While the “surf’s up, tools down” attitude of the surf brands reigned supreme, a cohort of entrepreneurial thinkers spent enough time on dry land to build their brands using tireless trial-and-error.

“Americans who came out here for the 1970s World Titles in Torquay just never left.”

“We were very experimental, going from having surfboards that surf clubs used to foam and then fibreglass. This all happened really quickly and things got better and better and better,” Barr says.

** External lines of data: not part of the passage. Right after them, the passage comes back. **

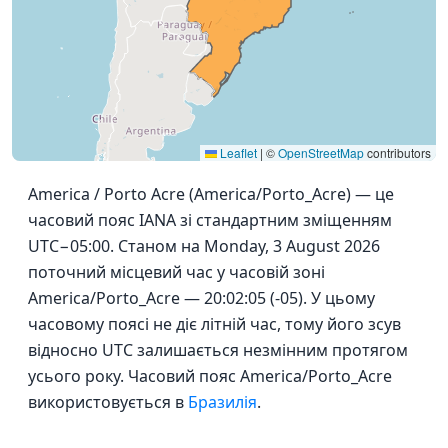
Leaflet
|
©
OpenStreetMap
contributors
America / Porto Acre (America/Porto_Acre) — це
часовий пояс IANA зі стандартним зміщенням
UTC−05:00. Станом на Monday, 3 August 2026
поточний місцевий час у часовій зоні
America/Porto_Acre — 20:02:05 (-05). У цьому
часовому поясі не діє літній час, тому його зсув
відносно UTC залишається незмінним протягом
усього року. Часовий пояс America/Porto_Acre
використовується в
Бразилія
.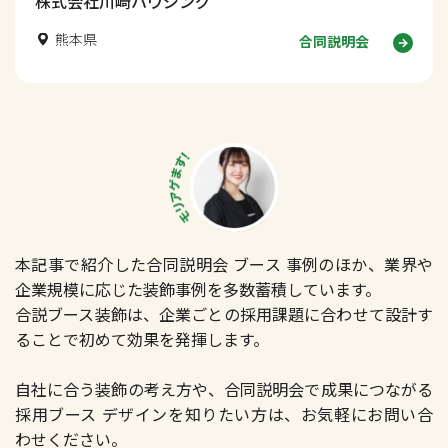
株式会社川崎ハウジング
熊本県
合同説明会
本記事で紹介した合同説明会 ブース 事例のほか、業界や
企業規模に応じた装飾事例を多数蓄積しています。
合説ブース装飾は、企業ごとの採用課題に合わせて設計す
ることで初めて効果を発揮します。
自社に合う装飾の考え方や、合同説明会で成果につながる
採用ブース デザインを知りたい方は、お気軽にお問い合
わせください。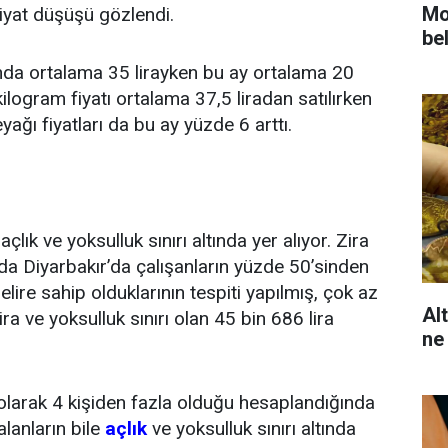
Mot
iyat düşüşü gözlendi.
bel
nda ortalama 35 lirayken bu ay ortalama 20
ilogram fiyatı ortalama 37,5 liradan satılırken
yağı fiyatları da bu ay yüzde 6 arttı.
 açlık ve yoksulluk sınırı altında yer alıyor. Zira
a Diyarbakır’da çalışanların yüzde 50’sinden
elire sahip olduklarının tespiti yapılmış, çok az
Al
lira ve yoksulluk sınırı olan 45 bin 686 lira
ne
l olarak 4 kişiden fazla olduğu hesaplandığında
lanların bile
açlık
ve yoksulluk sınırı altında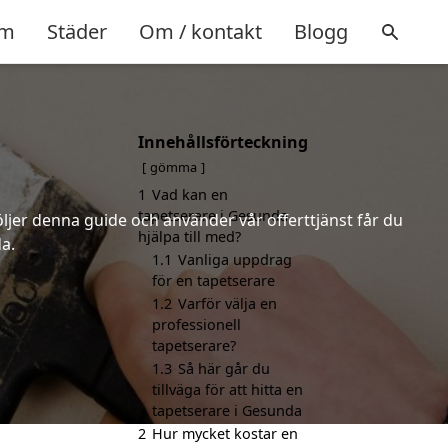
m
Städer
Om / kontakt
Blogg
Innehållsförteckning
gömma
1
Vad kan en
tapetserare i Gesunda
öljer denna guide och använder vår offerttjänst får du
hjälpa till med?
a.
1.1
Vanliga uppdrag
för en tapetserare
1.2
Varför välja en
professionell
tapetserare?
1.3
Så här går du
tillväga för att hitta en
tapetserare i Gesunda
2
Hur mycket kostar en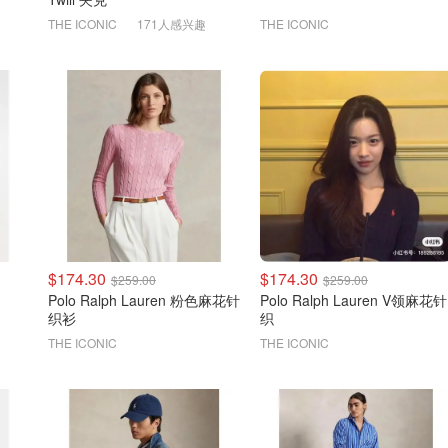
THE ICONIC
171人感兴趣
THE ICONIC
$174.30
$174.30
$259.00
$259.00
Polo Ralph Lauren 粉色麻花针
Polo Ralph Lauren V领麻花针
织衫
织
THE ICONIC
THE ICONIC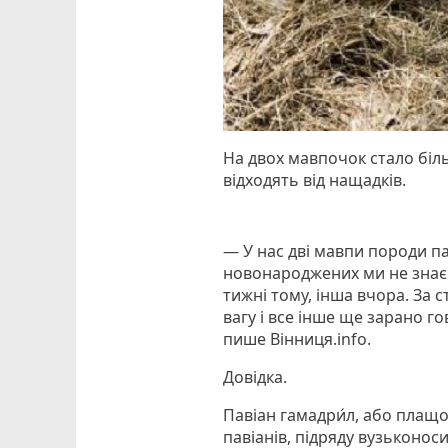
На двох мавпочок стало біл
відходять від нащадків.
— У нас дві мавпи породи п
новонароджених ми не знаєм
тижні тому, інша вчора. За с
вагу і все інше ще зарано г
пише Вінниця.info.
Довідка.
Павіан гамадри́л, або плащ
павіанів, підряду вузьконос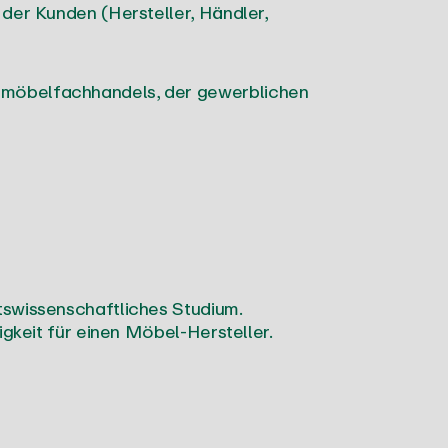
der Kunden (Hersteller, Händler,
omöbelfachhandels, der gewerblichen
tswissenschaftliches Studium.
gkeit für einen Möbel-Hersteller.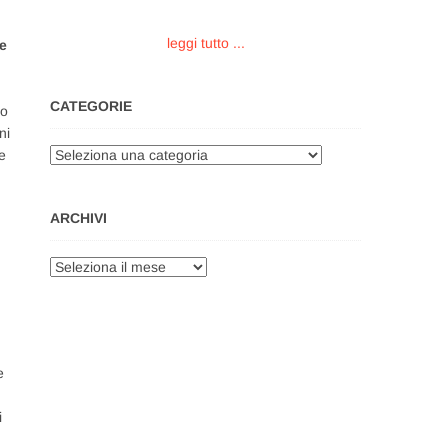
leggi tutto ...
me
CATEGORIE
no
ni
Categorie
e
ARCHIVI
Archivi
e
i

Rip Curl co-founders Brian Singer and Doug Warbrick at Bells Beach at the start of the Rip Curl Pro-Surfing championships in 2004.Credit:Paul Harris

“It was revolution rather than evolution.”

While Rip Curl focused on boards and wetsuits, Torquay’s other major export, Quiksilver, founded by short-time Rip Curl alumni Alan Green, was going gangbusters with boardshorts.

“In Hawaii, Quiksilver boardshorts became a really sought-after item,” Baker says.

“They were comfortable and hard-wearing [unlike] wearing shorts not made for surfing [that] would fall apart and rub you in places you don’t want rubbed.”

A golden age

In 1969, Stedman spent his year’s profits – $25,000 – on a block of land and a house, and in 1974 he moved to a $30,000 house at the end of the headland at Mona Vale.

“You can’t do that any more [you] poor buggers – it’s a totally different place.

There were four sets of traffic lights between Mona Vale and Brookvale, and now there’s about 34,” he says.

“We had the best surfers, the best beaches and the best surf. It was total freedom with few restrictions. It’ll never come back again.”